13. Another fact that seems to be worthy of noticing is that the reply to the Legal Notice records that the conversion from lease-hold to free-hold has not taken place. In fact, the said reply also reveals that the Agreement to Sell with the brother of the defendant was also dependent on the said conversion and as per the WhatsApp communication placed on record, the plaintiff’s wife seems to have called off that deal too. In any event, payment of Rs.30,00,000/- to the brother of the defendant can, by no means, be read as ‘consideration’ being paid to the defendant.
14. The WhatsApp communication addressed to the brother of the defendant (part of document No.5, at page 35 of the plaintiff’s document in the E-file), which was sent by the plaintiff and his wife, affirms this position and as a consequence of the inability to convert the property, had requested that the Agreement to Sell dated 31st July, 2021 between them be treated as cancelled. The refund of the entire amount paid to him was also called for.

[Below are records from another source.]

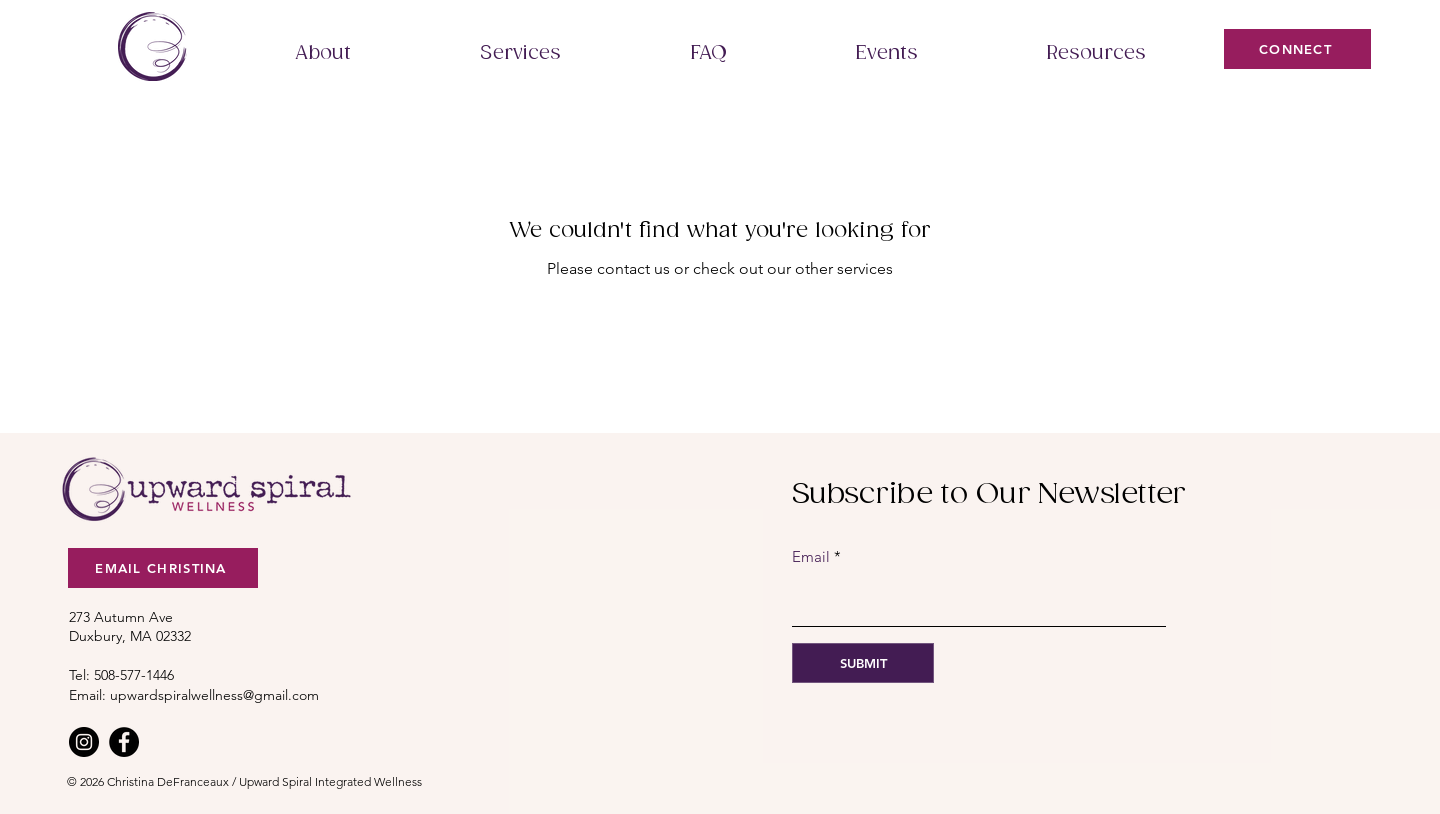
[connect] (1297, 49)
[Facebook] (124, 742)
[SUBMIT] (863, 663)
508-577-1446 (134, 675)
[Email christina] (163, 568)
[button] (322, 53)
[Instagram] (84, 742)
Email (811, 556)
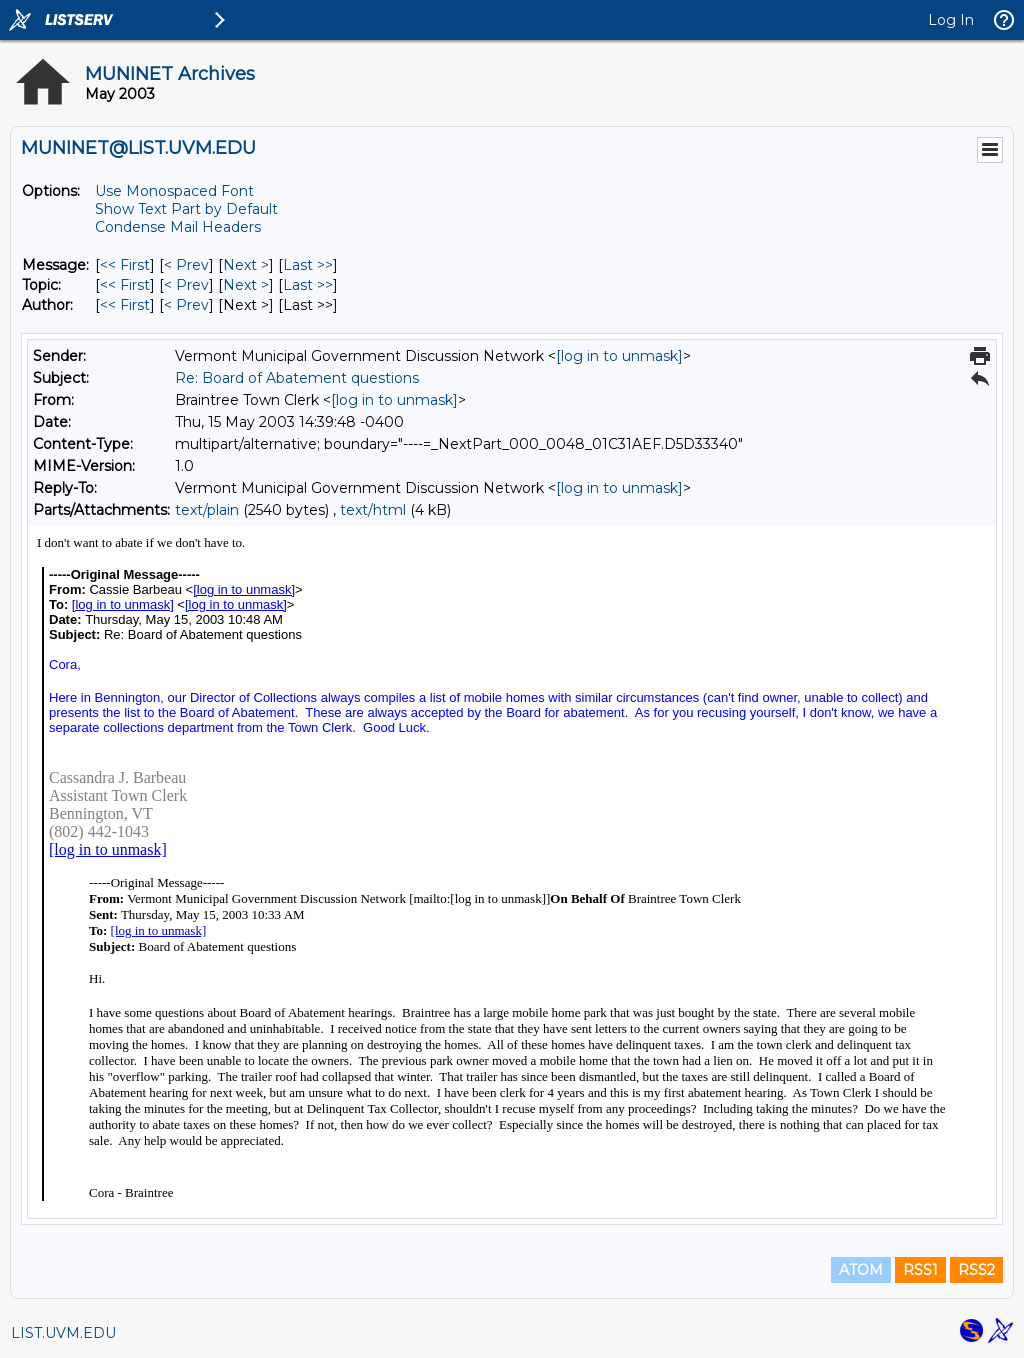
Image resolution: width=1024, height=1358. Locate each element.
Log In (951, 20)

15. The importance of ‘consideration’ cannot be belittled. It is the consideration which puts enforceability in the agreements to make promises legally binding. Even where the ‘promisor’ intends to bind himself by the promise, ‘consideration’ is essential to make the promise binding and enforceable.
16. In the present case, even if the submission of the learned counsel for the plaintiff is accepted that in the telephonic conversations, as recorded by the plaintiff, the defendant had acknowledged having agreed upon a collaboration with the plaintiff, unless and until ‘consideration’ was disclosed, this intent of the defendant would lead nowhere. As noticed herein before, the Agreement is completely silent on the value of the property, now belonging to the defendant, and the estimated cost of construction.
17. The Agreement seems to be more in the nature of a note of assurances and not a ‘concluded’ contract. Thus, at best, it could be said that the plaintiff assured the defendant that he would have no liability to meet the cost of construction, that the construction would be of good quality, that the construction would be carried out in accordance with the regulations and the construction would be completed within two years after the possession was handed over to the plaintiff, and that too only after the property was converted from lease-hold to free-hold. The clauses do not come forth as reciprocal promises, one being the consideration for the other.
18. Clearly, the averments in the plaint and the documents filed by the plaintiff do not disclose any cause of action. The Supreme Court in T. Arivandandam v. T.V. Satyapal, (1977) 4 SCC 467 has held that while considering an application under Order VII Rule 11 CPC, what is required to be decided is whether the plaint discloses a “real cause of action” or something “purely illusory”. If, on a meaningful and not a mere formal reading of the plaint, it appears to be manifestly vexatious and meritless and fails to disclose a clear right to sue, but through clever drafting creates an illusion of a cause of action, the court being guided by the mandatory provisions of Order VII Rule 11 CPC should not hesitate to exercise powers vested in it to “nip it in the bud”. This view has been reiterated by the Supreme Court in Madanuri Sri Rama Chandra Murthy v. Syed Jalal, (2017) 13 SCC 174. This Court has also taken the same view in Raunak Singh v. DDA, 2021 SCC OnLine Del 5165.
19. In the light of the foregoing discussion, therefore, the plaint is rejected under Order VII Rule 11 (a) CPC. All pending applications stand disposed of.
20. The judgment be uploaded on the website forthwith.